An Uncle's Perspective

Every precious Lily has a chance to bloom in God's family
By way of contrast, my niece Kim and her husband Chris have had another type of journey. For several years they have walked a long, arduous path to adopt a child.

Two years ago, they submitted a dossier to China for adoption.

Ten weeks ago, they got "the call." They were thrilled to hear that they were "the proud new parents" of a little girl, born last August and living in a Chinese Christian orphanage. They named her Lily Ming Min Haughee.


I didn't know that any orphanages in China were specifically Christian, the communist Chinese government being what it is.

Current State of International Adoption

Slowdowns in international adoption leave some waiting for baby
With difficulties in several key countries' international adoption programs, including China, Russia and Guatemala, local families are hunkering down for longer waits, considering different countries or taking a new look at domestic adoption...

Adopted children "are a gift from that country," Thogersen said. "Americans are not entitled to these children. Offices want to make the best decisions for the children.

"They're looking for families for children, not children for families," she said. "Sometimes that's forgotten."

Friday, June 01, 2007

Domesticated Panda Tormented by Bullies, Dies

Same old story: Socially naïve panda gets mixed up with the wrong crowd and ends up falling over a cliff:

Panda released into the wild dies
BEIJING -- The first panda bred in captivity and released into the wild has died in China of internal injuries apparently after a fall. Chinese officials said the body bore injuries inflicted by wild pandas, and that the animal may have died while trying to escape.

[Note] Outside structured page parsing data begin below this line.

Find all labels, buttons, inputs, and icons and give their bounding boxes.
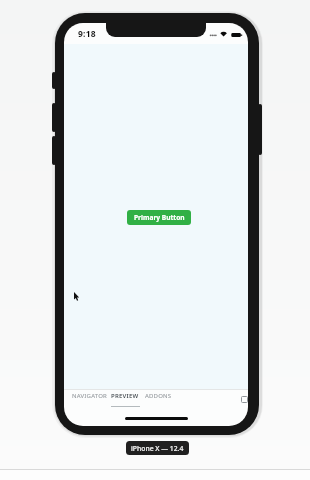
button[interactable]: NAVIGATOR bbox=[72, 392, 108, 400]
button[interactable]: PREVIEW bbox=[111, 392, 139, 400]
staticText: 9:18 bbox=[78, 28, 96, 40]
button[interactable]: ADDONS bbox=[145, 392, 172, 400]
button[interactable] bbox=[241, 396, 248, 403]
staticText: Primary Button bbox=[134, 213, 185, 222]
button[interactable]: Primary Button bbox=[127, 210, 191, 225]
staticText: iPhone X — 12.4 bbox=[131, 444, 184, 453]
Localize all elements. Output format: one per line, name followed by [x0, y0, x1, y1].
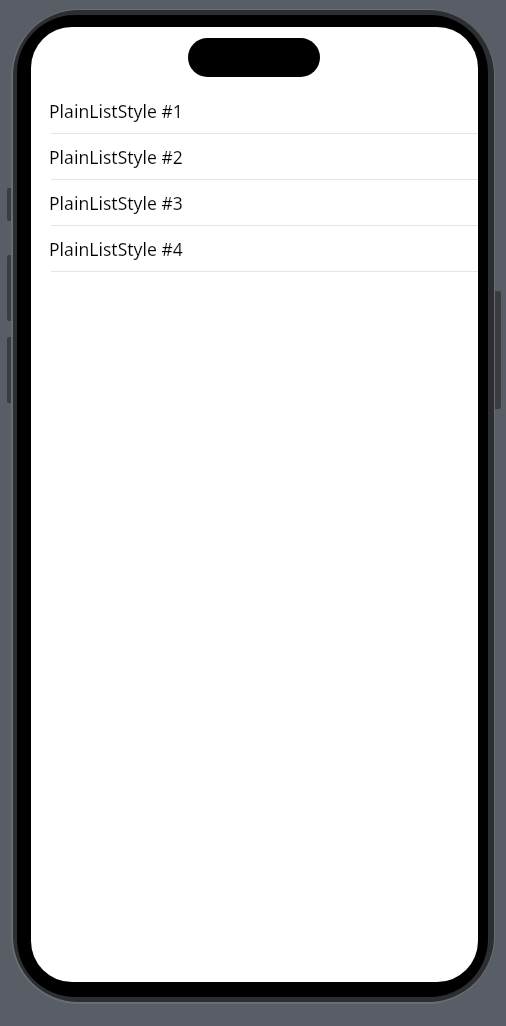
button[interactable]: PlainListStyle #3	[31, 180, 478, 226]
button[interactable]: PlainListStyle #2	[31, 134, 478, 180]
button[interactable]: PlainListStyle #4	[31, 226, 478, 272]
staticText: PlainListStyle #1	[49, 99, 183, 123]
staticText: PlainListStyle #3	[49, 191, 183, 215]
button[interactable]: PlainListStyle #1	[31, 88, 478, 134]
staticText: PlainListStyle #4	[49, 237, 183, 261]
staticText: PlainListStyle #2	[49, 145, 183, 169]
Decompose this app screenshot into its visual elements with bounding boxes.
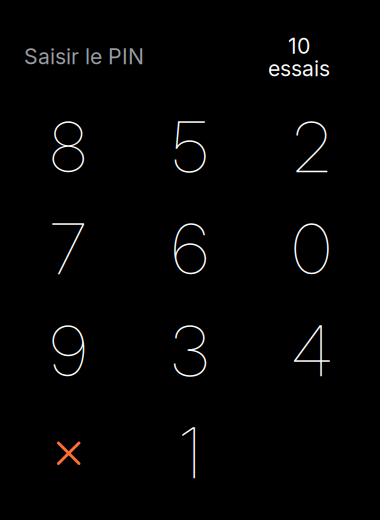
staticText: essais [268,56,330,81]
button[interactable]: 9 [7,300,129,402]
staticText: 8 [50,105,86,189]
staticText: 5 [172,105,208,189]
staticText: 2 [293,105,330,189]
button[interactable]: 3 [129,300,251,402]
button[interactable]: Delete [7,402,129,504]
staticText: 10 [288,33,310,59]
button[interactable]: 2 [251,96,373,198]
staticText: 1 [180,411,200,495]
button[interactable]: 6 [129,198,251,300]
staticText: 6 [172,207,208,291]
button[interactable]: 1 [129,402,251,504]
staticText: 9 [50,309,86,393]
button[interactable]: 4 [251,300,373,402]
button[interactable]: 8 [7,96,129,198]
staticText: 3 [172,309,208,393]
button[interactable]: 0 [251,198,373,300]
button[interactable]: 7 [7,198,129,300]
staticText: 0 [292,207,331,291]
staticText: 4 [292,309,332,393]
staticText: Saisir le PIN [24,44,144,69]
staticText: 7 [50,207,86,291]
button[interactable]: 5 [129,96,251,198]
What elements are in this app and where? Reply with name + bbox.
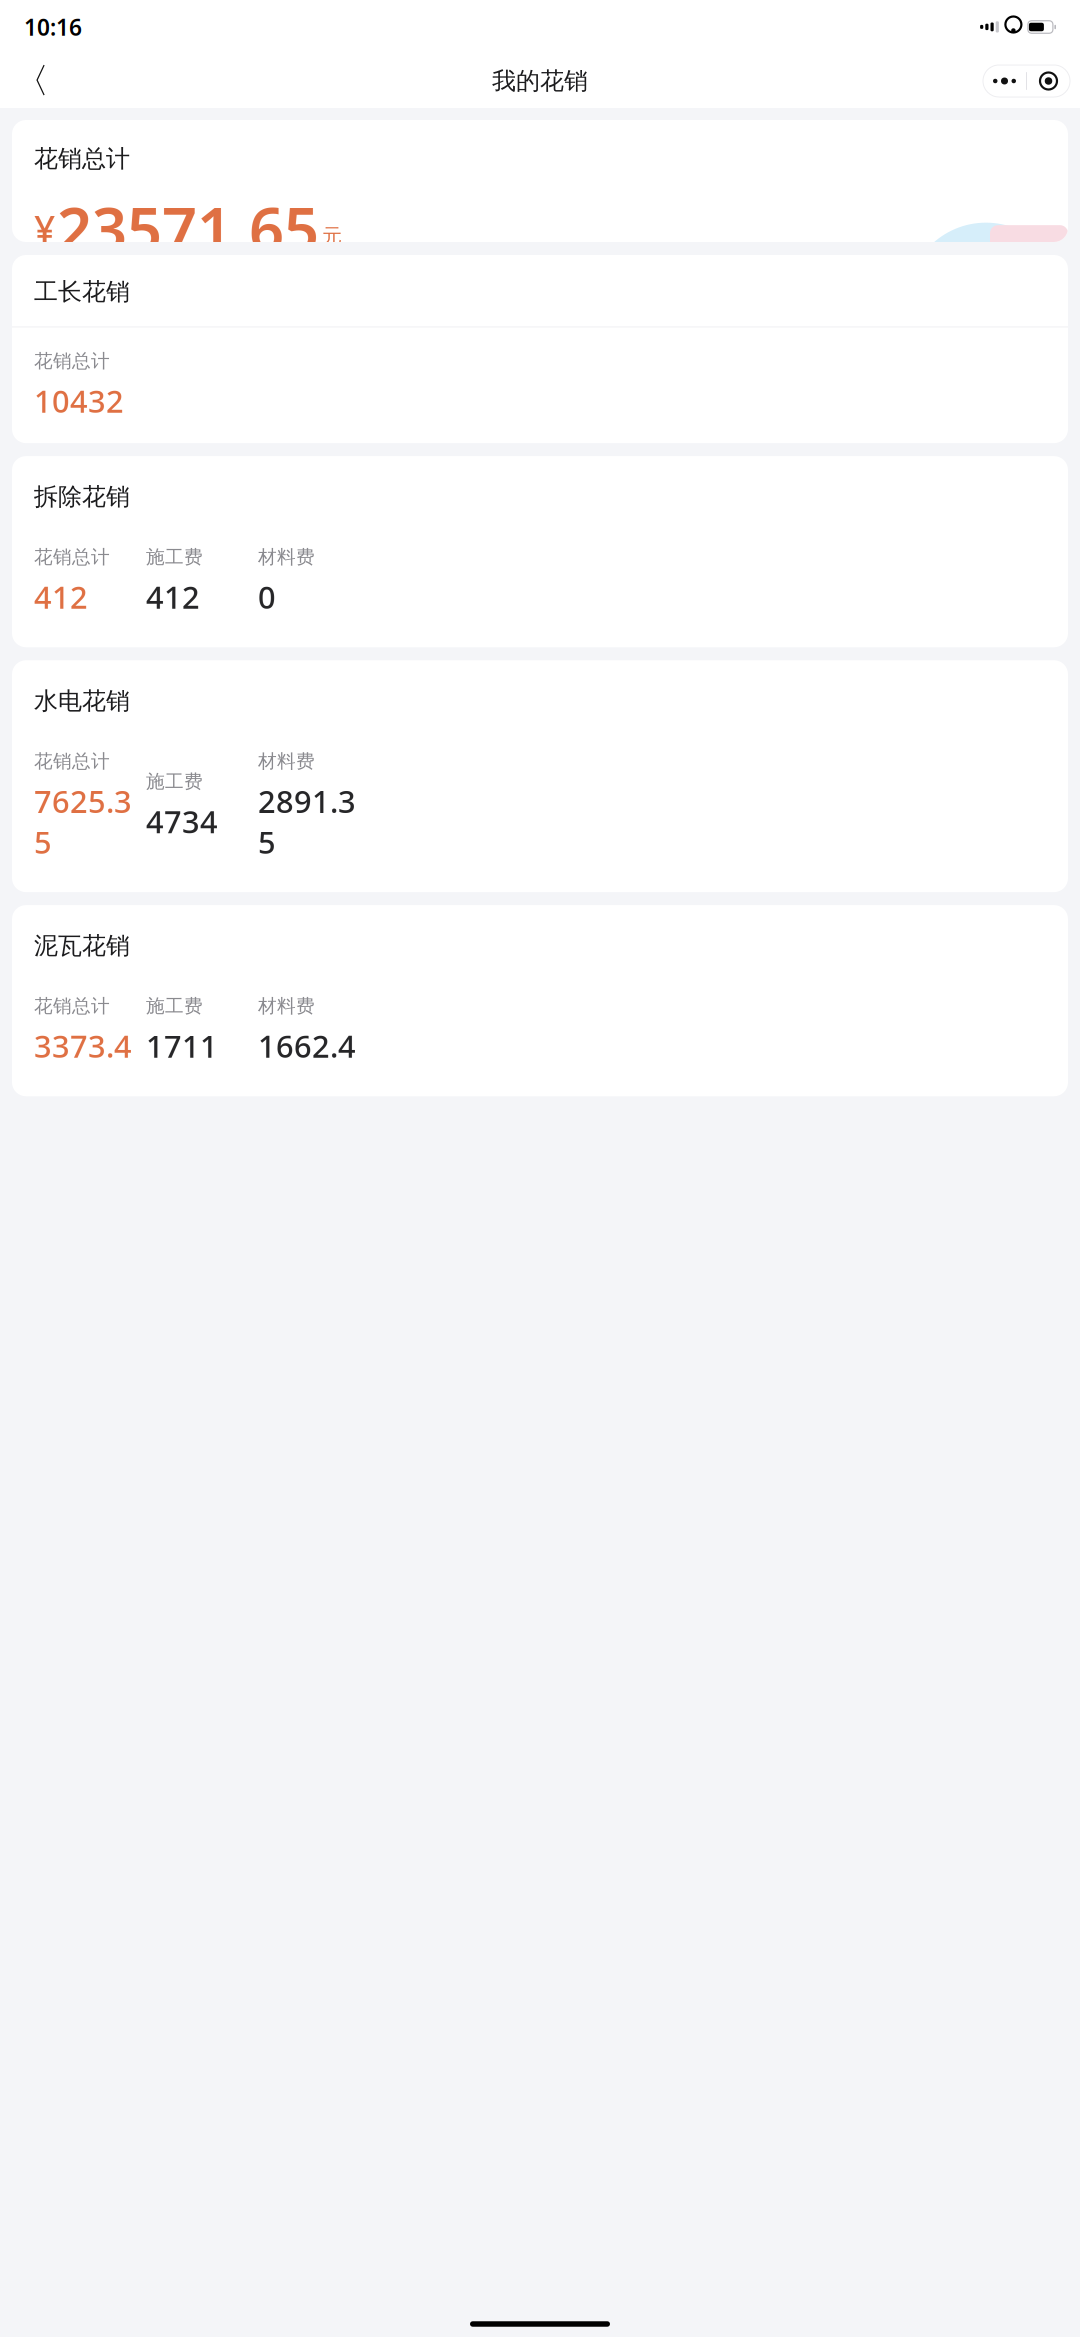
staticText: 施工费 [146, 770, 203, 793]
staticText: 材料费 [258, 546, 315, 568]
staticText: 1662.4 [258, 1026, 356, 1066]
staticText: 花销总计 [34, 350, 110, 372]
button[interactable]: 工长花销 [12, 255, 1068, 443]
staticText: 17289 [34, 350, 124, 391]
staticText: 材料费 [258, 995, 315, 1018]
staticText: 施工费 [146, 995, 203, 1018]
staticText: 施工费 [146, 546, 203, 568]
button[interactable]: 拆除花销 [12, 456, 1068, 647]
button[interactable]: 更多 [983, 65, 1026, 97]
staticText: 10432 [34, 380, 124, 421]
staticText: 工长花销 [34, 277, 130, 306]
staticText: 3373.4 [34, 1026, 132, 1066]
staticText: 2891.35 [258, 781, 356, 862]
staticText: 花销总计 [34, 750, 110, 773]
staticText: 水电花销 [34, 686, 130, 716]
staticText: 泥瓦花销 [34, 931, 130, 961]
button[interactable]: 水电花销 [12, 660, 1068, 892]
button[interactable]: 胶囊菜单 [1027, 65, 1070, 97]
staticText: 花销总计 [34, 144, 130, 174]
staticText: 拆除花销 [34, 482, 130, 512]
staticText: 我的花销 [492, 66, 588, 96]
staticText: 0 [258, 576, 276, 617]
staticText: 412 [34, 576, 88, 617]
staticText: 1711 [146, 1026, 218, 1066]
button[interactable]: 返回 [10, 59, 54, 103]
staticText: 10:16 [24, 12, 82, 42]
button[interactable]: 花销总计 [12, 120, 1068, 242]
staticText: 花销总计 [34, 546, 110, 568]
staticText: 23571.65 [57, 188, 319, 269]
staticText: 4734 [146, 801, 218, 842]
button[interactable]: 泥瓦花销 [12, 905, 1068, 1096]
staticText: ¥ [34, 203, 55, 253]
staticText: 〈 [14, 60, 50, 102]
staticText: 412 [146, 576, 200, 617]
staticText: 花销总计 [34, 995, 110, 1018]
staticText: 7625.35 [34, 781, 132, 862]
staticText: 材料费 [258, 750, 315, 773]
staticText: 元 [322, 224, 342, 248]
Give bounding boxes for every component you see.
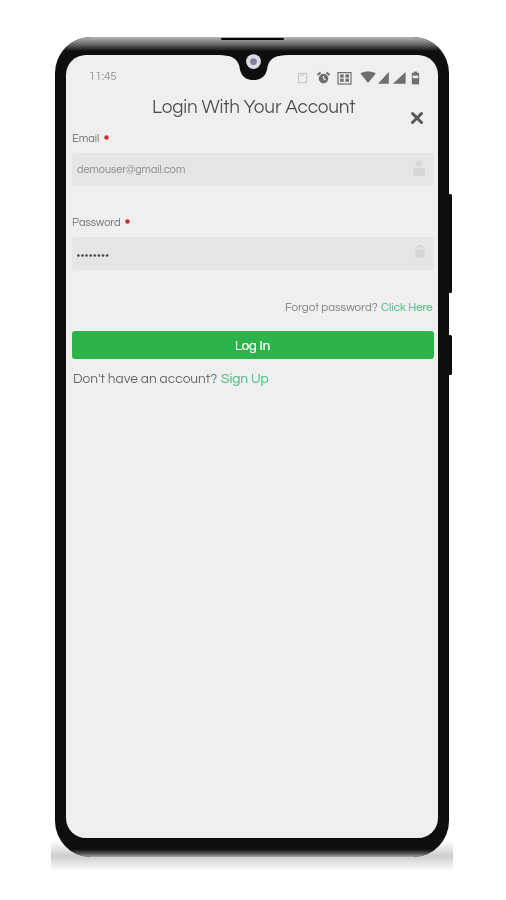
staticText: Don't have an account? (73, 372, 221, 386)
button[interactable]: Log In (72, 331, 434, 359)
staticText: demouser@gmail.com (77, 164, 186, 175)
button[interactable]: demouser@gmail.com (72, 153, 434, 186)
staticText: Login With Your Account (152, 97, 356, 117)
button[interactable]: Click Here (381, 302, 433, 314)
staticText: Log In (235, 339, 271, 352)
staticText: Click Here (381, 302, 433, 314)
button[interactable]: Close (404, 105, 430, 131)
staticText: Email (72, 133, 100, 144)
button[interactable]: Sign Up (221, 372, 269, 386)
staticText: 11:45 (89, 71, 117, 83)
staticText: Forgot password? (285, 302, 381, 314)
staticText: Password (72, 217, 121, 228)
button[interactable] (72, 237, 434, 270)
staticText: Sign Up (221, 372, 269, 386)
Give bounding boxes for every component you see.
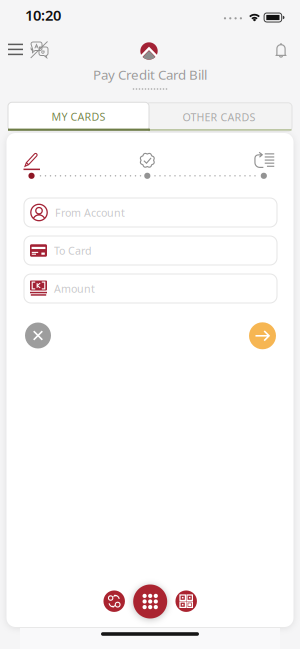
button[interactable]: MY CARDS bbox=[8, 102, 149, 131]
button[interactable]: Cancel bbox=[25, 322, 51, 348]
button[interactable]: Change language bbox=[30, 42, 48, 58]
staticText: OTHER CARDS bbox=[182, 110, 256, 124]
button[interactable]: Transfers bbox=[104, 590, 125, 612]
staticText: 10:20 bbox=[25, 5, 61, 25]
button[interactable]: QR code bbox=[175, 590, 197, 612]
button[interactable]: To Card bbox=[24, 236, 277, 265]
staticText: Pay Credit Card Bill bbox=[93, 66, 207, 83]
button[interactable]: Menu bbox=[133, 584, 167, 618]
staticText: MY CARDS bbox=[52, 109, 106, 124]
button[interactable]: Amount bbox=[24, 274, 277, 303]
button[interactable]: From Account bbox=[24, 198, 277, 227]
staticText: To Card bbox=[54, 243, 92, 258]
button[interactable]: Continue bbox=[249, 322, 276, 349]
staticText: From Account bbox=[55, 205, 125, 220]
staticText: Amount bbox=[54, 281, 95, 296]
button[interactable]: Menu bbox=[8, 44, 23, 55]
button[interactable]: OTHER CARDS bbox=[146, 103, 292, 131]
button[interactable]: Notifications bbox=[275, 43, 287, 58]
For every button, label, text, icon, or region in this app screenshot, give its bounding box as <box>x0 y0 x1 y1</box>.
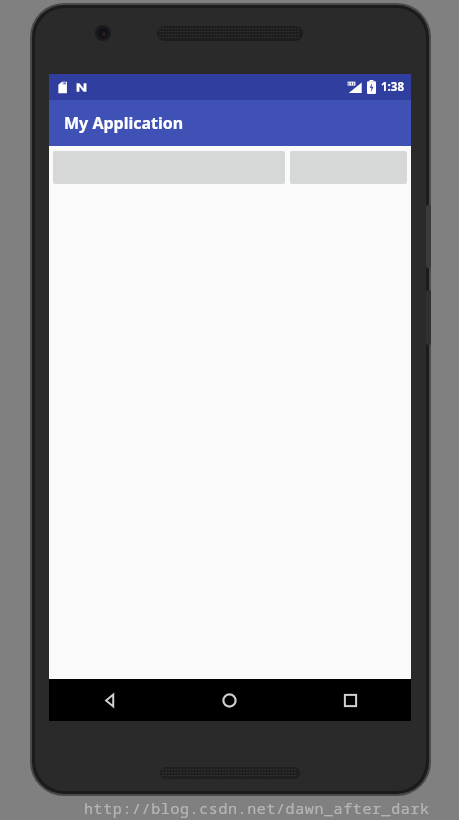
button[interactable]: Recent apps <box>290 679 411 721</box>
staticText: 1:38 <box>381 79 404 95</box>
button[interactable]: Home <box>169 679 290 721</box>
button[interactable]: Back <box>49 679 169 721</box>
staticText: My Application <box>64 112 184 134</box>
staticText: http://blog.csdn.net/dawn_after_dark <box>84 798 430 818</box>
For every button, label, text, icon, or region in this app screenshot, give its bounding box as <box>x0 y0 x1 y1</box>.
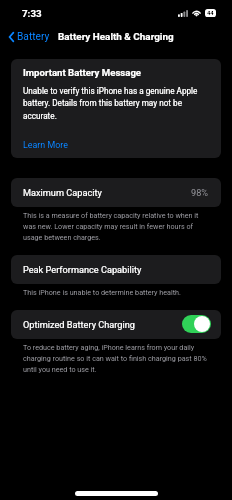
button[interactable]: Learn More <box>23 140 68 150</box>
button[interactable]: Optimized Battery Charging toggle <box>182 315 211 333</box>
staticText: Battery Health & Charging <box>58 31 174 43</box>
staticText: This is a measure of battery capacity re… <box>23 211 208 242</box>
button[interactable]: Maximum Capacity <box>11 178 221 207</box>
staticText: Optimized Battery Charging <box>23 319 135 330</box>
staticText: Important Battery Message <box>23 67 142 78</box>
staticText: Battery <box>17 31 50 43</box>
staticText: Learn More <box>23 140 68 150</box>
staticText: 7:33 <box>22 8 42 19</box>
staticText: To reduce battery aging, iPhone learns f… <box>23 343 208 374</box>
button[interactable]: Peak Performance Capability <box>11 255 221 284</box>
button[interactable]: Optimized Battery Charging <box>11 310 221 339</box>
staticText: 44 <box>207 10 214 17</box>
staticText: 98% <box>191 187 209 198</box>
staticText: Maximum Capacity <box>23 187 102 198</box>
staticText: Unable to verify this iPhone has a genui… <box>23 86 211 121</box>
staticText: Peak Performance Capability <box>23 264 142 275</box>
staticText: This iPhone is unable to determine batte… <box>23 288 181 296</box>
button[interactable]: Battery <box>0 28 54 46</box>
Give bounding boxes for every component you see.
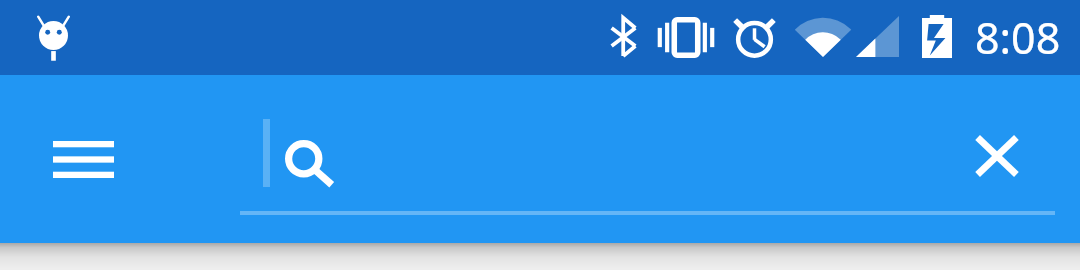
button[interactable]: Navigation menu (23, 93, 144, 225)
button[interactable]: Close search (936, 90, 1057, 222)
staticText: 8:08 (975, 8, 1061, 67)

At the Root of the Guangxi Riots

China riots rooted in child policy, financial woes
BOBAI, China (Reuters) - Guan Yonglin has six children from two marriages, which, no matter how you look at it, violates China's long standing one-child policy. And he knows it.

That's why he paid a 2,000 yuan ($260) fine three years ago to his township government here in the gentle hills of the southern region of Guangxi.

Then this month, local officials delivered a terse one-page notice: for having five more children than the law permits, Guan owed the equivalent of more than $15,500 in fines.

"I already cleared this up by paying 2,000," he said. "I told them, 'This government of yours now wants 120,000 from me. Where am I supposed to get it?"'

Not surprisingly, he couldn't pay what amounted to about 45 times the region's rural annual per-capita income, so the Shuangwang township government seized the assets of the 53-year-old farmer-turned-construction contractor.